1- start with any therapist you like. Ask if they use time limited short term therapy, or open ended long term. If the latter, ask how long is long term...
2-work with your therapist weekly for 8-12 sessions. Often patients feel they don;t click, have some conflict and quit therapy too soon.. Just like patients quit meds too soon... A key to therapy is to discuss that you feel you are not getting along or there are conflicts in the therapy itself. sometimes it is not the content of what happened to you during the week that is important to discuss, it is the process of dealing with your therapist that is actually the therapy!
3- if you are not at least partially better after about 6 months, seriously ask your therapist what chance you have of responding to their therapy techniques. Consider adding a med, add a group therapy that uses a different style or skill, consider changing therapists.
4- if you are not better at all after a year, really consider a new therapist who uses a different therapy style.
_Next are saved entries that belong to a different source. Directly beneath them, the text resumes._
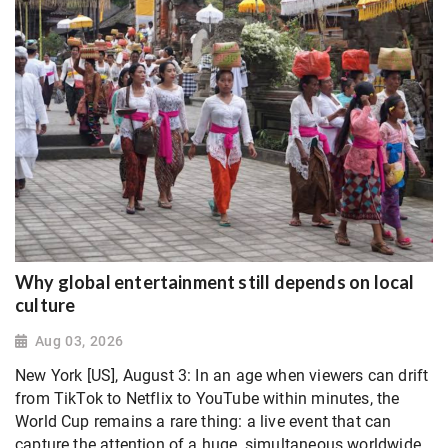
Why global entertainment still depends on local
culture
Aug 03, 2026
New York [US], August 3: In an age when viewers can drift
from TikTok to Netflix to YouTube within minutes, the
World Cup remains a rare thing: a live event that can
capture the attention of a huge, simultaneous worldwide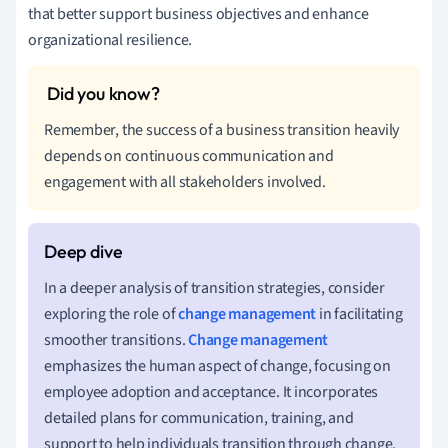
that better support business objectives and enhance
organizational resilience.
Remember, the success of a business transition heavily
depends on continuous communication and
engagement with all stakeholders involved.
In a deeper analysis of transition strategies, consider
exploring the role of
change management
in facilitating
smoother transitions.
Change management
emphasizes the human aspect of change, focusing on
employee adoption and acceptance. It incorporates
detailed plans for communication, training, and
support to help individuals transition through change.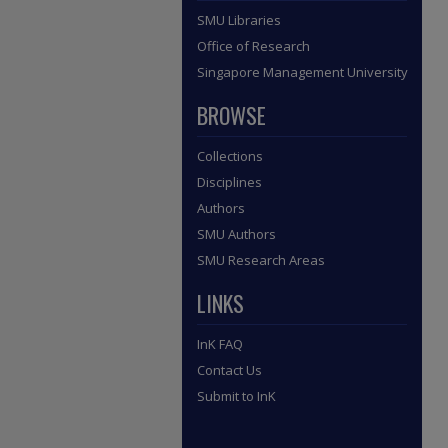
SMU Libraries
Office of Research
Singapore Management University
BROWSE
Collections
Disciplines
Authors
SMU Authors
SMU Research Areas
LINKS
InK FAQ
Contact Us
Submit to InK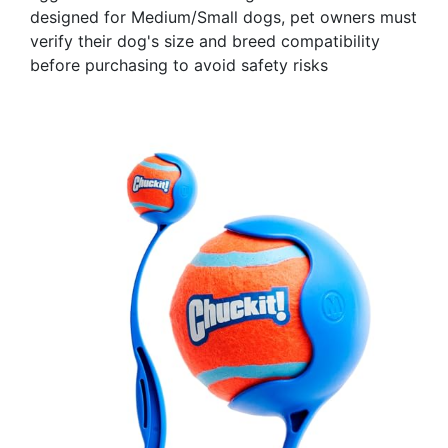
designed for Medium/Small dogs, pet owners must
verify their dog's size and breed compatibility
before purchasing to avoid safety risks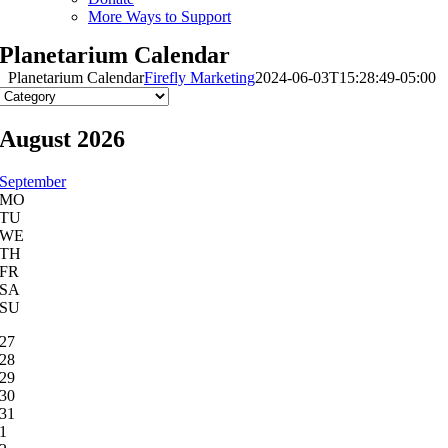
More Ways to Support
Planetarium Calendar
Planetarium Calendar
Firefly Marketing
2024-06-03T15:28:49-05:00
August 2026
September
MO
TU
WE
TH
FR
SA
SU
27
28
29
30
31
1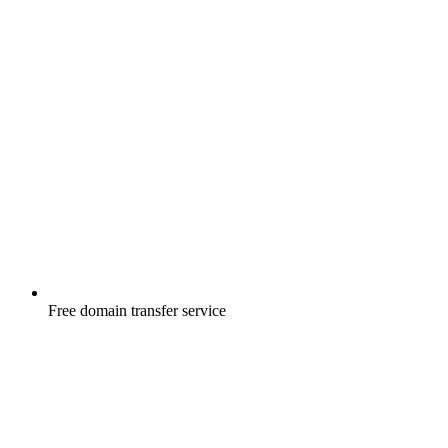
Free
domain transfer service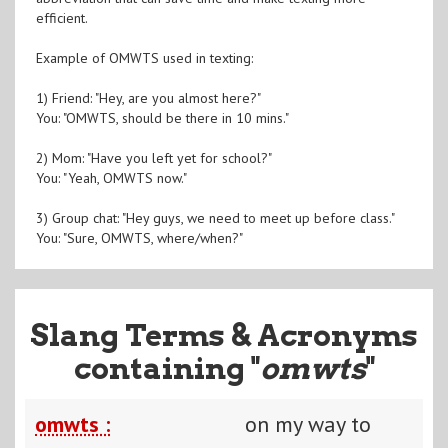
efficient.
Example of OMWTS used in texting:
1) Friend: "Hey, are you almost here?"
You: "OMWTS, should be there in 10 mins."
2) Mom: "Have you left yet for school?"
You: "Yeah, OMWTS now."
3) Group chat: "Hey guys, we need to meet up before class."
You: "Sure, OMWTS, where/when?"
Slang Terms & Acronyms
containing "
omwts
"
omwts :
on my way to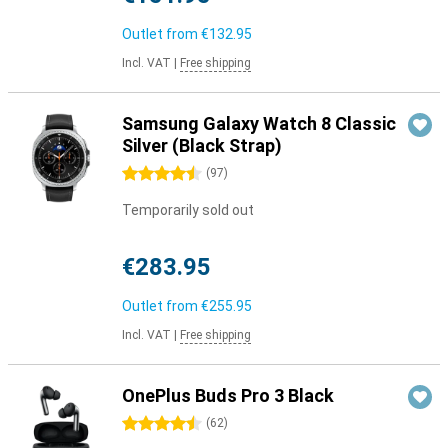
Outlet from
€132.95
Incl. VAT
|
Free shipping
Samsung Galaxy Watch 8 Classic
Silver (Black Strap)
4.5 stars
(
97
)
Temporarily sold out
€283.95
Outlet from
€255.95
Incl. VAT
|
Free shipping
OnePlus Buds Pro 3 Black
4.5 stars
(
62
)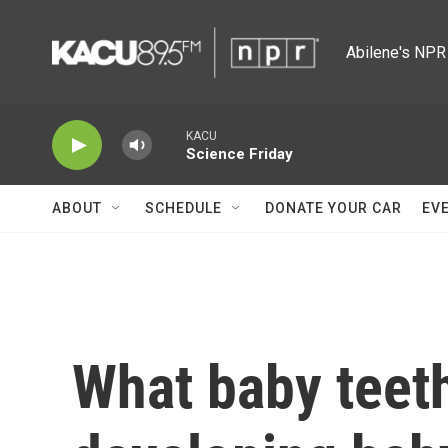
Skip to main content
Abilene's NPR 
KACU
Science Friday
ABOUT
SCHEDULE
DONATE YOUR CAR
EV
What baby teeth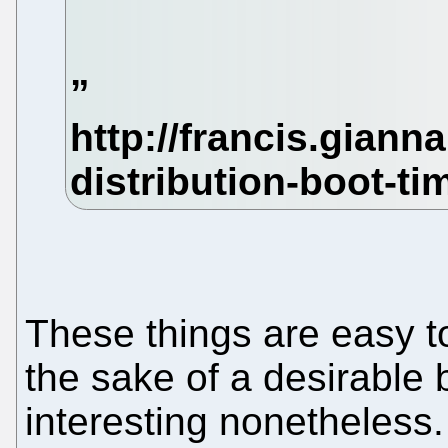
These things are easy t
the sake of a desirable 
interesting nonetheles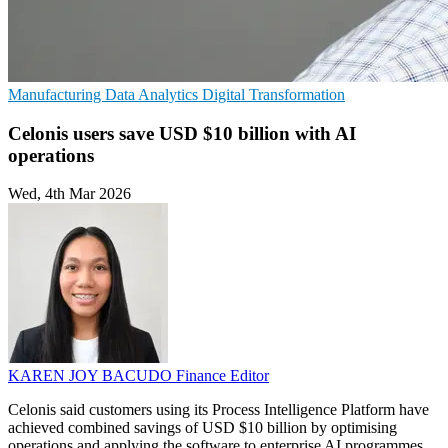
Manufacturing
Data Analytics
Digital Transformation
Celonis users save USD $10 billion with AI
operations
Wed, 4th Mar 2026
KAREN JOY BACUDO
Finance Editor
Celonis said customers using its Process Intelligence Platform have
achieved combined savings of USD $10 billion by optimising
operations and applying the software to enterprise AI programmes.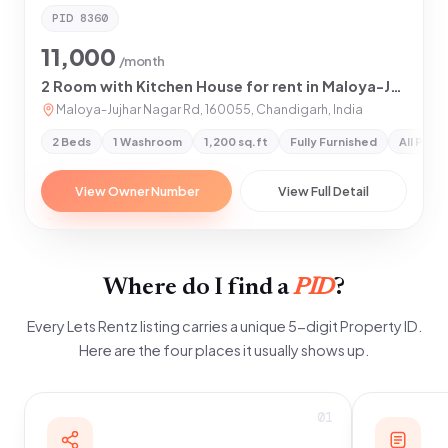
PID
8360
11,000
/month
2 Room with Kitchen House for rent in Maloya-Jujhar Nagar Road, Mohali
Maloya-Jujhar Nagar Rd, 160055, Chandigarh, India
2 Beds
1 Washroom
1,200 sq.ft
Fully Furnished
All Pref
View Owner Number
View Full Detail
Where do I find a
PID
?
Every Lets Rentz listing carries a unique 5-digit Property ID.
Here are the four places it usually shows up.
01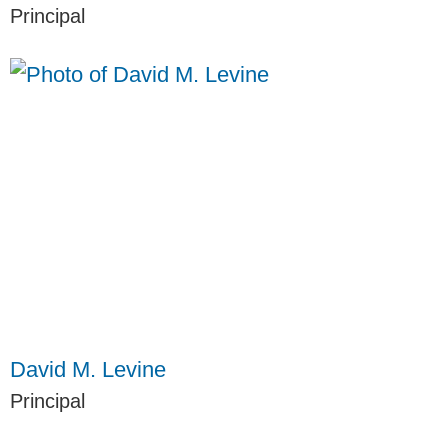
Principal
David M. Levine
Principal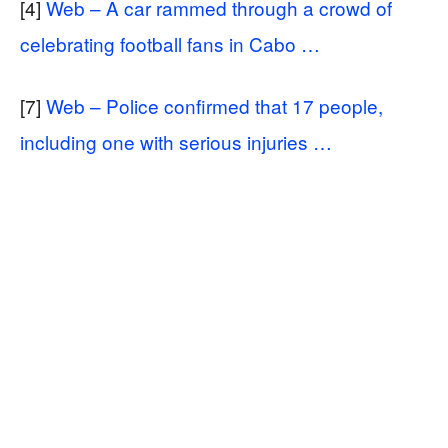
[4]
Web – A car rammed through a crowd of
celebrating football fans in Cabo …
[7]
Web – Police confirmed that 17 people,
including one with serious injuries …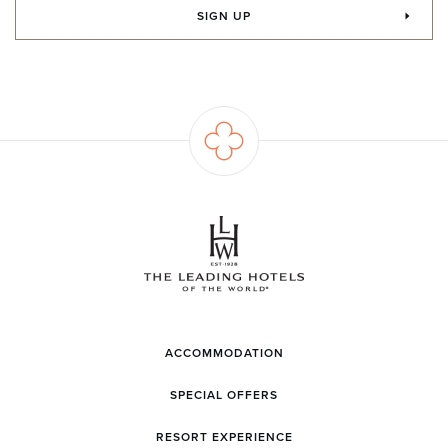
SIGN UP
ACCOMMODATION
SPECIAL OFFERS
RESORT EXPERIENCE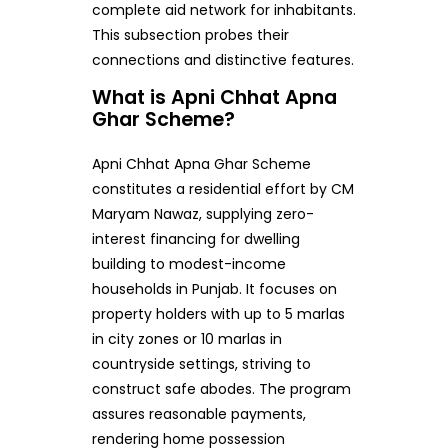
complete aid network for inhabitants.
This subsection probes their
connections and distinctive features.
What is Apni Chhat Apna
Ghar Scheme?
Apni Chhat Apna Ghar Scheme
constitutes a residential effort by CM
Maryam Nawaz, supplying zero-
interest financing for dwelling
building to modest-income
households in Punjab. It focuses on
property holders with up to 5 marlas
in city zones or 10 marlas in
countryside settings, striving to
construct safe abodes. The program
assures reasonable payments,
rendering home possession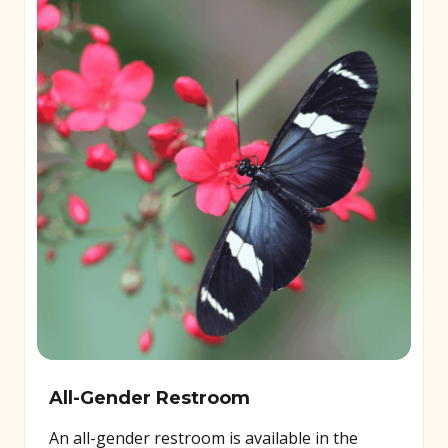
All-Gender Restroom
An all-gender restroom is available in the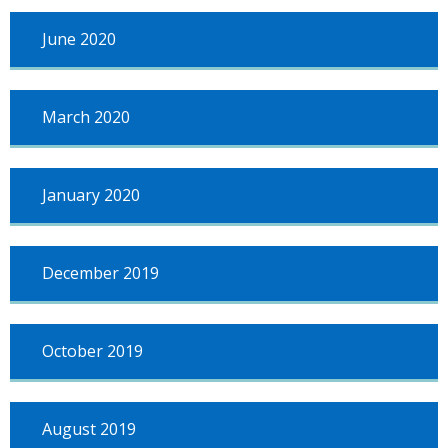
June 2020
March 2020
January 2020
December 2019
October 2019
August 2019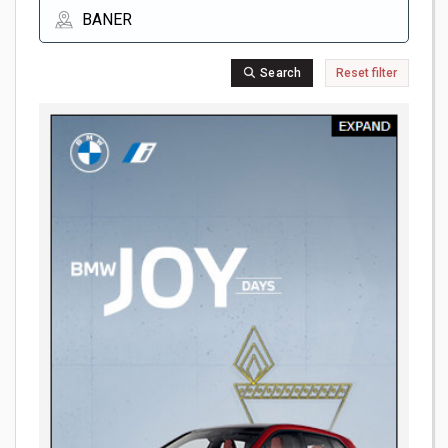
Search
Reset filter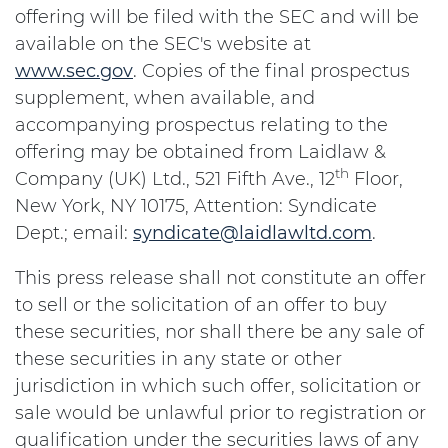
offering will be filed with the SEC and will be
available on the SEC's website at
www.sec.gov
. Copies of the final prospectus
supplement, when available, and
accompanying prospectus relating to the
offering may be obtained from Laidlaw &
th
Company (UK) Ltd., 521 Fifth Ave., 12
Floor,
New York, NY 10175, Attention: Syndicate
Dept.; email:
syndicate@laidlawltd.com
.
This press release shall not constitute an offer
to sell or the solicitation of an offer to buy
these securities, nor shall there be any sale of
these securities in any state or other
jurisdiction in which such offer, solicitation or
sale would be unlawful prior to registration or
qualification under the securities laws of any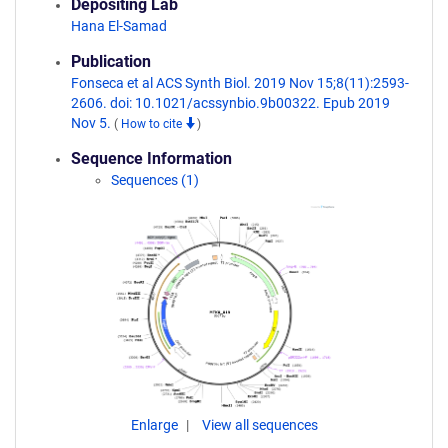
Depositing Lab
Hana El-Samad
Publication
Fonseca et al ACS Synth Biol. 2019 Nov 15;8(11):2593-
2606. doi: 10.1021/acssynbio.9b00322. Epub 2019
Nov 5.
(
How to cite
)
Sequence Information
Sequences (1)
Enlarge
View all sequences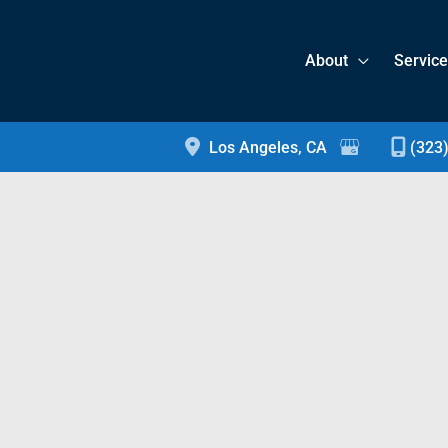
About
Servic
Los Angeles
,
CA
(323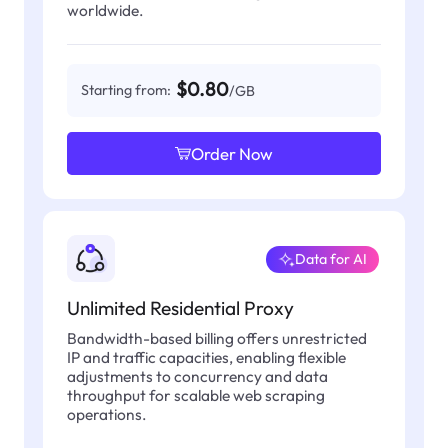
worldwide.
$0.80
Starting from:
/GB
Order Now
Data for AI
Unlimited Residential Proxy
Bandwidth-based billing offers unrestricted
IP and traffic capacities, enabling flexible
adjustments to concurrency and data
throughput for scalable web scraping
operations.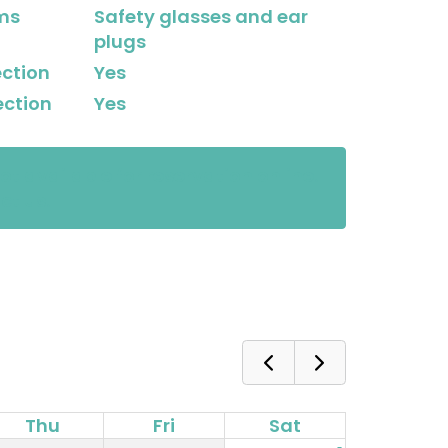
ems
Safety glasses and ear
plugs
ection
Yes
ection
Yes
not available for reservation online.
ct us.
Thu
Fri
Sat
It doesn't mean your therapist is poor at doing therapy, it means the therapy style isn't helping you. If you are gradually improving, even at a slow pace stick with the therapist forever- as long as you are improving. Some therapies can take several years, but expect to see gradual imprvement.
5. Like using antidepressants, some meds don't work for some people. So, we switch and add meds around. Some psychotherapies do not work for some people either. know when to stay in and know when to get out. Have this discussion with your therapist if you feel stuck.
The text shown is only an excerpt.